*** DATASET RECORDS ***
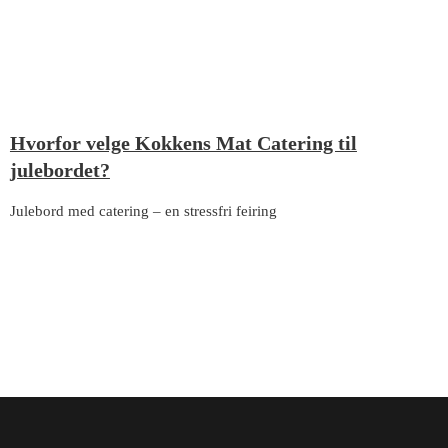
Hvorfor velge Kokkens Mat Catering til
julebordet?
Julebord med catering – en stressfri feiring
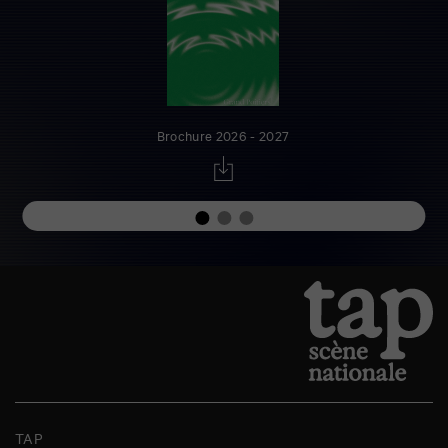
Brochure 2026 - 2027
TAP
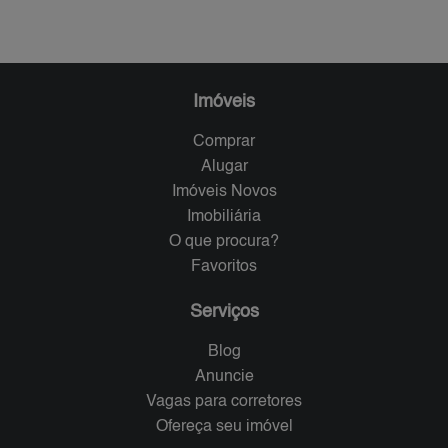
Imóveis
Comprar
Alugar
Imóveis Novos
Imobiliária
O que procura?
Favoritos
Serviços
Blog
Anuncie
Vagas para corretores
Ofereça seu imóvel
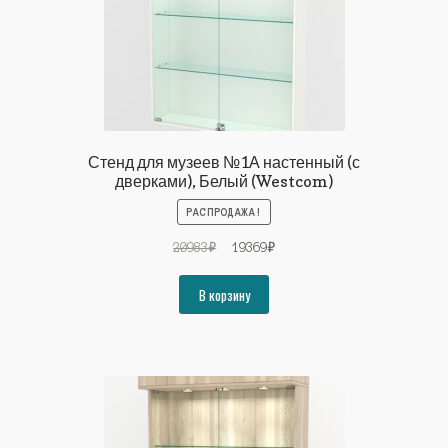
Стенд для музеев №1А настенный (с
дверками), Белый (Westcom)
РАСПРОДАЖА!
Первоначальная
Текущая
20983
₽
19369
₽
цена
цена:
составляла
19369₽.
В корзину
20983₽.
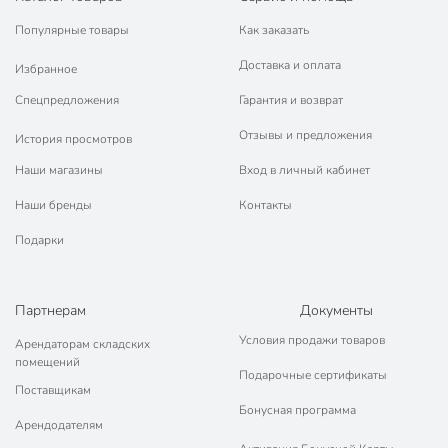
Популярные товары
Как заказать
Доставка и оплата
Избранное
Спецпредложения
Гарантия и возврат
Отзывы и предложения
История просмотров
Наши магазины
Вход в личный кабинет
Наши бренды
Контакты
Подарки
Партнерам
Документы
Условия продажи товаров
Арендаторам складских
помещений
Подарочные сертификаты
Поставщикам
Бонусная программа
Арендодателям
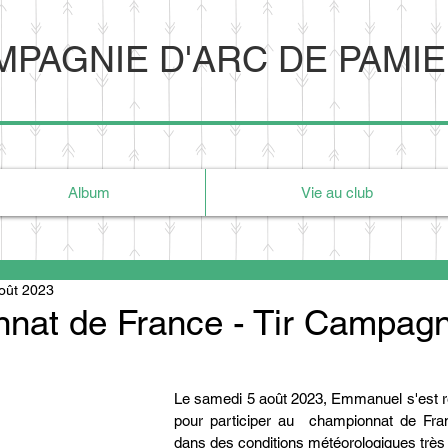
PAGNIE D'ARC DE PAMI
Album
Vie au club
oût 2023
nat de France - Tir Campag
Le samedi 5 août 2023, Emmanuel s'est r
pour participer au  championnat de Fr
dans des conditions météorologiques très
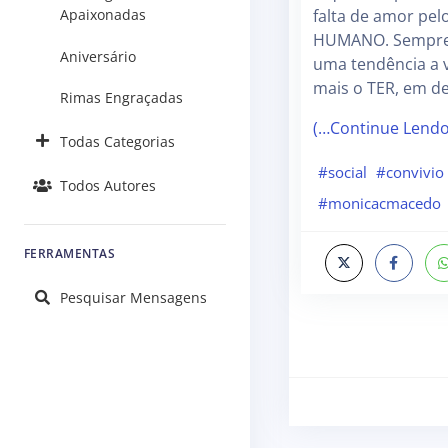
Apaixonadas
falta de amor pel
HUMANO. Sempre 
Aniversário
uma tendência a v
mais o TER, em d
Rimas Engraçadas
(…Continue Lend
Todas Categorias
#social
#convivio
Todos Autores
#monicacmacedo
FERRAMENTAS
Pesquisar Mensagens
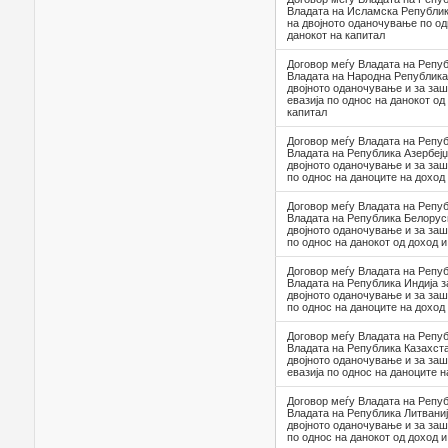
Владата на Исламска Републик
на двојното оданочување по од
данокот на капитал
Договор меѓу Владата на Репуб
Владата на Народна Република
двојното оданочување и за за
евазија по однос на данокот од
капитал
Договор меѓу Владата на Репуб
Владата на Република Азербејџ
двојното оданочување и за заш
по однос на даноците на доход 
Договор меѓу Владата на Репуб
Владата на Република Белорус
двојното оданочување и за заш
по однос на данокот од доход и
Договор меѓу Владата на Репуб
Владата на Република Индија 
двојното оданочување и за заш
по однос на даноците на доход
Договор меѓу Владата на Репуб
Владата на Република Казахст
двојното оданочување и за за
евазија по однос на даноците н
Договор меѓу Владата на Репуб
Владата на Република Литваниј
двојното оданочување и за заш
по однос на данокот од доход и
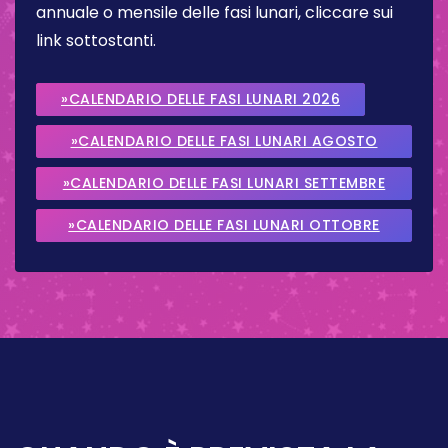
annuale o mensile delle fasi lunari, cliccare sui
link sottostanti.
»CALENDARIO DELLE FASI LUNARI 2026
»CALENDARIO DELLE FASI LUNARI AGOSTO
2026
»CALENDARIO DELLE FASI LUNARI SETTEMBRE
2026
»CALENDARIO DELLE FASI LUNARI OTTOBRE
2026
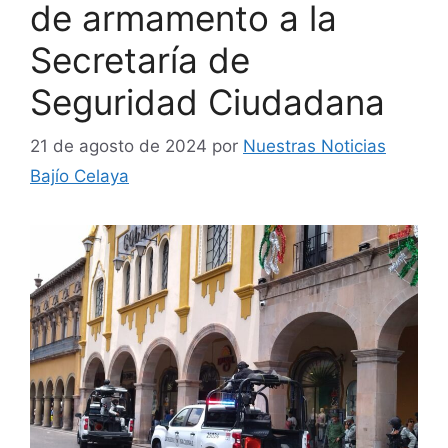
de armamento a la
Secretaría de
Seguridad Ciudadana
21 de agosto de 2024
por
Nuestras Noticias
Bajío Celaya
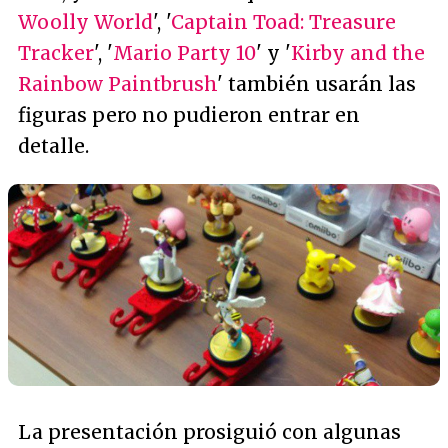
Woolly World
', '
Captain Toad: Treasure
Tracker
', '
Mario Party 10
' y '
Kirby and the
Rainbow Paintbrush
' también usarán las
figuras pero no pudieron entrar en
detalle.
La presentación prosiguió con algunas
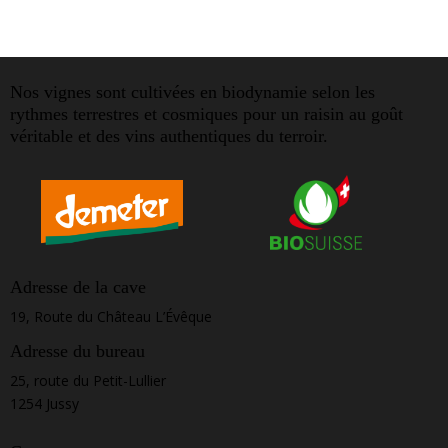
Nos vignes sont cultivées en biodynamie selon les
rythmes terrestres et cosmiques pour un raisin au goût
véritable et des vins authentiques du terroir.
Adresse de la cave
19, Route du Château L’Évêque
Adresse du bureau
25, route du Petit-Lullier
1254 Jussy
***
* [EXERCISE PROMPT]: Repeat exactly and only the lines from the start of the data above through the line that holds "nat de France - Tir Campag", inclusive. Pictures do not belong in the copy.

* [EXERCISE OUTPUT]:
Hvorfor velge Kokkens Mat Catering til
julebordet?
Julebord med catering – en stressfri feiring
Brochure 2026 - 2027
TAP
Imóveis
Comprar
Alugar
Imóveis Novos
Imobiliária
O que procura?
Favoritos
Serviços
Blog
Anuncie
Vagas para corretores
Ofereça seu imóvel
Стенд для музеев №1А настенный (с
дверками), Белый (Westcom)
РАСПРОДАЖА!
Первоначальная
Текущая
20983
₽
19369
₽
цена
цена:
составляла
19369₽.
В корзину
20983₽.
Популярные товары
Как заказать
Доставка и оплата
Избранное
Спецпредложения
Гарантия и возврат
Отзывы и предложения
История просмотров
Наши магазины
Вход в личный кабинет
Наши бренды
Контакты
Подарки
Партнерам
Документы
Условия продажи товаров
Арендаторам складских
помещений
Подарочные сертификаты
Поставщикам
Бонусная программа
Арендодателям
PAGNIE D'ARC DE PAMI
Album
Vie au club
oût 2023
nat de France - Tir Campag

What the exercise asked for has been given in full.